State and federal partners collaborate to find new fuel source for California passenger rail

“CCJPA initiated the exploration of alternative fuel options in collaboration with the California Air Resources Board (CARB),” Robert Padgette, CCJPA managing director said. “The California State Transportation Agency (CalSTA) stepped up to fund the testing and worked with the passenger rail equipment manufacturers to ensure the efficacy of the new fuel source. CalSTA also worked with the U.S. Environmental Protection Agency to obtain official certification."

Transitioning from polluting fuels to a more sustainable option is aimed to reduce a fleet’s environmental impact, but it is an effort that takes technical expertise funding, as well as regional and federal oversight. To protect public health, the EPA has stringent standards to reduce fine particles and other harmful emissions from locomotive engines, as well as the fuel trains use.

California Intercity Passenger Rail services team up for cleaner air

Other rail services will soon fuel their entire fleets with RD.

“Switching to renewable diesel has been a strategic initiative for the San Joaquins,” said Brian Schmidt, director of equipment services at the San Joaquin Joint Powers Authority (SJJPA) said. “SJJPA would like to thank CCJPA for its leadership in converting our shared fleet to renewable diesel. Our collective commitment to reducing greenhouse gas emissions has taken a large step forward.”

”As we implement on our climate commitment, we welcome new ways to support Amtrak trains in California – including the 170-mile long Capitol Corridor route,” said Jeanne Cantu, Amtrak vice president, California. “We are thrilled that the pilot’s success allows us to operate on renewable diesel resulting in fewer lifecycle emissions throughout California.”

Testing partnership showcases the potential for rail industry to swap to renewable diesel

CCJPA, worked with Amtrak to successfully complete testing of Neste MY RD in August 2022. RD certification followed in November 2022. Neste MY RD is fully compatible with all diesel engines and current diesel fuel distribution infrastructure, so Capitol Corridor did not need any extra investments or modifications to make the switch.
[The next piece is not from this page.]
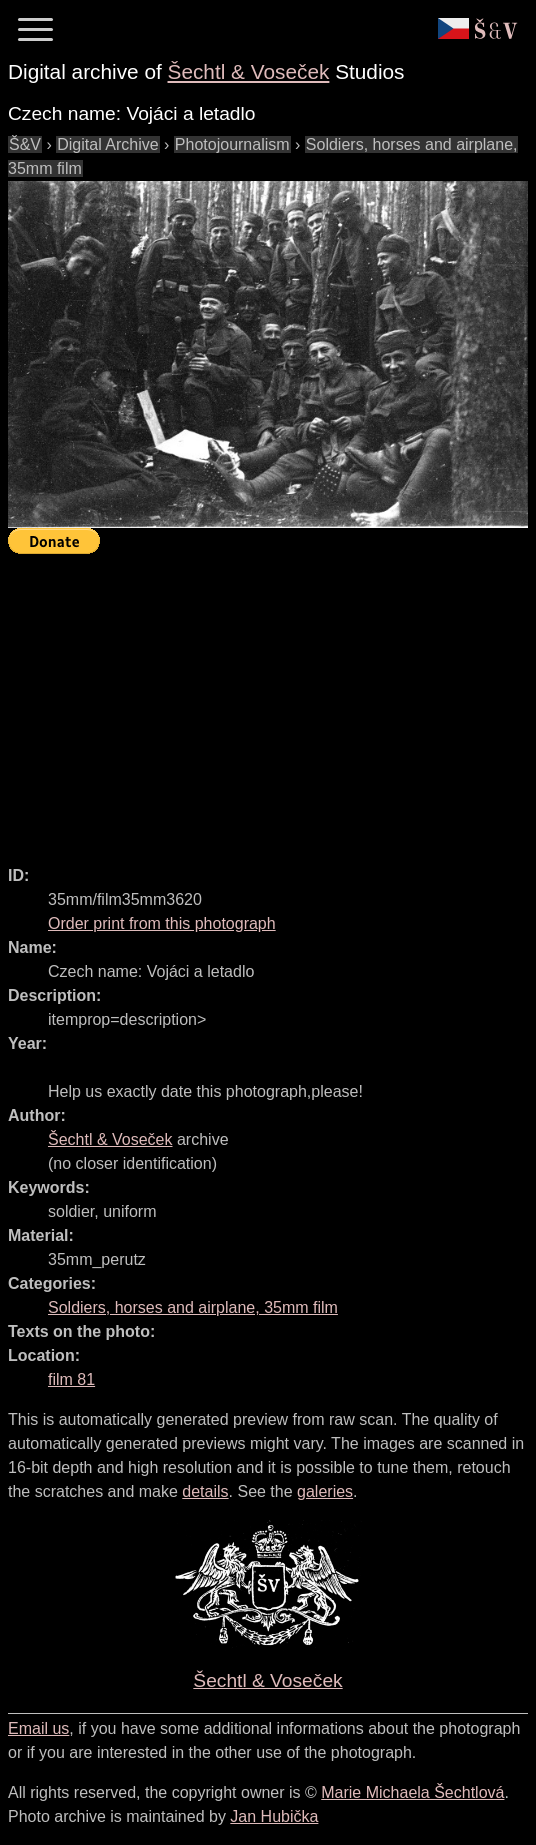 The height and width of the screenshot is (1845, 536). Describe the element at coordinates (71, 1379) in the screenshot. I see `film 81` at that location.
“We are thrilled to help Capitol Corridor complete the testing of Neste MY Renewable Diesel in their locomotive,” says Carrie Song, vice president, Americas from Renewable Road Transportation business unit at Neste. “Renewable diesel is a solution available already today to reduce GHG emissions from all diesel engines. This testing showcases the potential of using renewable diesel to combat climate change for the rail industry.”